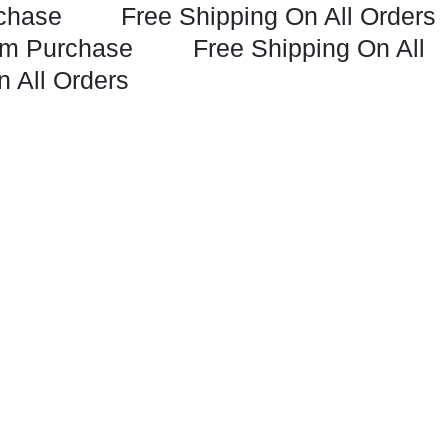
chase
Free Shipping On All Orders
m Purchase
Free Shipping On All
n All Orders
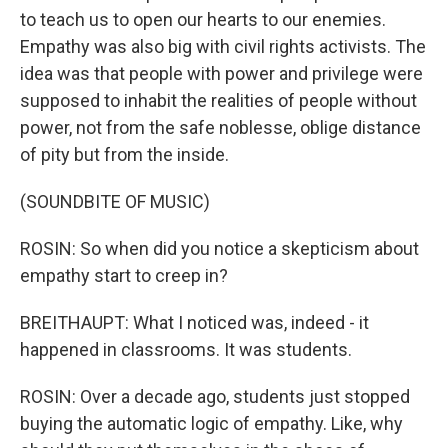
to teach us to open our hearts to our enemies.
Empathy was also big with civil rights activists. The
idea was that people with power and privilege were
supposed to inhabit the realities of people without
power, not from the safe noblesse, oblige distance
of pity but from the inside.
(SOUNDBITE OF MUSIC)
ROSIN: So when did you notice a skepticism about
empathy start to creep in?
BREITHAUPT: What I noticed was, indeed - it
happened in classrooms. It was students.
ROSIN: Over a decade ago, students just stopped
buying the automatic logic of empathy. Like, why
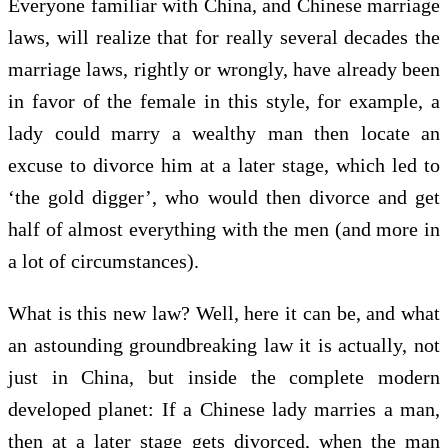
Everyone familiar with China, and Chinese marriage
laws, will realize that for really several decades the
marriage laws, rightly or wrongly, have already been
in favor of the female in this style, for example, a
lady could marry a wealthy man then locate an
excuse to divorce him at a later stage, which led to
‘the gold digger’, who would then divorce and get
half of almost everything with the men (and more in
a lot of circumstances).
What is this new law? Well, here it can be, and what
an astounding groundbreaking law it is actually, not
just in China, but inside the complete modern
developed planet: If a Chinese lady marries a man,
then at a later stage gets divorced, when the man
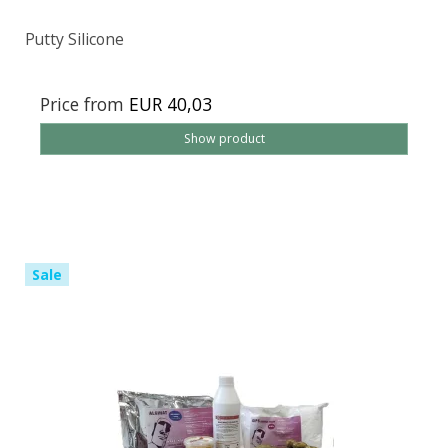
Putty Silicone
Price from
EUR 40,03
Show product
Sale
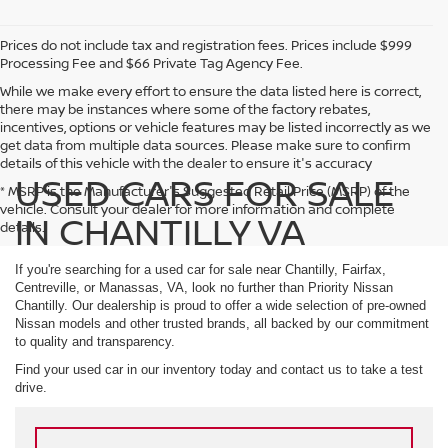
Prices do not include tax and registration fees. Prices include $999
Processing Fee and $66 Private Tag Agency Fee.
While we make every effort to ensure the data listed here is correct,
there may be instances where some of the factory rebates,
incentives, options or vehicle features may be listed incorrectly as we
get data from multiple data sources. Please make sure to confirm
details of this vehicle with the dealer to ensure it's accuracy
USED CARS FOR SALE
* MSRP is the Manufacturer's Suggested Retail Price (MSRP) of the
vehicle. Consult your dealer for more information and complete
IN CHANTILLY VA
details.
If you're searching for a used car for sale near Chantilly, Fairfax,
Centreville, or Manassas, VA, look no further than Priority Nissan
Chantilly. Our dealership is proud to offer a wide selection of pre-owned
Nissan models and other trusted brands, all backed by our commitment
to quality and transparency.
Find your used car in our inventory today and contact us to take a test
drive.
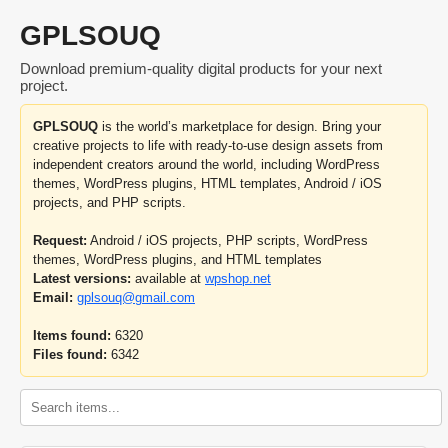
GPLSOUQ
Download premium-quality digital products for your next
project.
GPLSOUQ
is the world’s marketplace for design. Bring your
creative projects to life with ready-to-use design assets from
independent creators around the world, including WordPress
themes, WordPress plugins, HTML templates, Android / iOS
projects, and PHP scripts.
Request:
Android / iOS projects, PHP scripts, WordPress
themes, WordPress plugins, and HTML templates
Latest versions:
available at
wpshop.net
Email:
gplsouq@gmail.com
Items found:
6320
Files found:
6342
#####
ASSIGNMENT
Write everything in the records out exactly, apart from the pictures.

FINISHED EXERCISE
chase
Free Shipping On All Orders
m Purchase
Free Shipping On All
n All Orders
to teach us to open our hearts to our enemies.
Empathy was also big with civil rights activists. The
idea was that people with power and privilege were
supposed to inhabit the realities of people without
power, not from the safe noblesse, oblige distance
of pity but from the inside.
(SOUNDBITE OF MUSIC)
ROSIN: So when did you notice a skepticism about
empathy start to creep in?
BREITHAUPT: What I noticed was, indeed - it
happened in classrooms. It was students.
ROSIN: Over a decade ago, students just stopped
buying the automatic logic of empathy. Like, why
Everyone familiar with China, and Chinese marriage
laws, will realize that for really several decades the
marriage laws, rightly or wrongly, have already been
in favor of the female in this style, for example, a
lady could marry a wealthy man then locate an
excuse to divorce him at a later stage, which led to
‘the gold digger’, who would then divorce and get
half of almost everything with the men (and more in
a lot of circumstances).
What is this new law? Well, here it can be, and what
an astounding groundbreaking law it is actually, not
just in China, but inside the complete modern
developed planet: If a Chinese lady marries a man,
then at a later stage gets divorced, when the man
Putty Silicone
Price from
EUR 40,03
Show product
Sale
Prices do not include tax and registration fees. Prices include $999
Processing Fee and $66 Private Tag Agency Fee.
While we make every effort to ensure the data listed here is correct,
there may be instances where some of the factory rebates,
incentives, options or vehicle features may be listed incorrectly as we
get data from multiple data sources. Please make sure to confirm
details of this vehicle with the dealer to ensure it's accuracy
USED CARS FOR SALE
* MSRP is the Manufacturer's Suggested Retail Price (MSRP) of the
vehicle. Consult your dealer for more information and complete
IN CHANTILLY VA
details.
If you're searching for a used car for sale near Chantilly, Fairfax,
Centreville, or Manassas, VA, look no further than Priority Nissan
Chantilly. Our dealership is proud to offer a wide selection of pre-owned
Nissan models and other trusted brands, all backed by our commitment
to quality and transparency.
Find your used car in our inventory today and contact us to take a test
drive.
GPLSOUQ
Download premium-quality digital products for your next
project.
GPLSOUQ
is the world’s marketplace for design. Bring your
creative projects to life with ready-to-use design assets from
independent creators around the world, including WordPress
themes, WordPress plugins, HTML templates, Android / iOS
projects, and PHP scripts.
Request:
Android / iOS projects, PHP scripts, WordPress
themes, WordPress plugins, and HTML templates
Latest versions:
available at
wpshop.net
Email:
gplsouq@gmail.com
Items found:
6320
Files found:
6342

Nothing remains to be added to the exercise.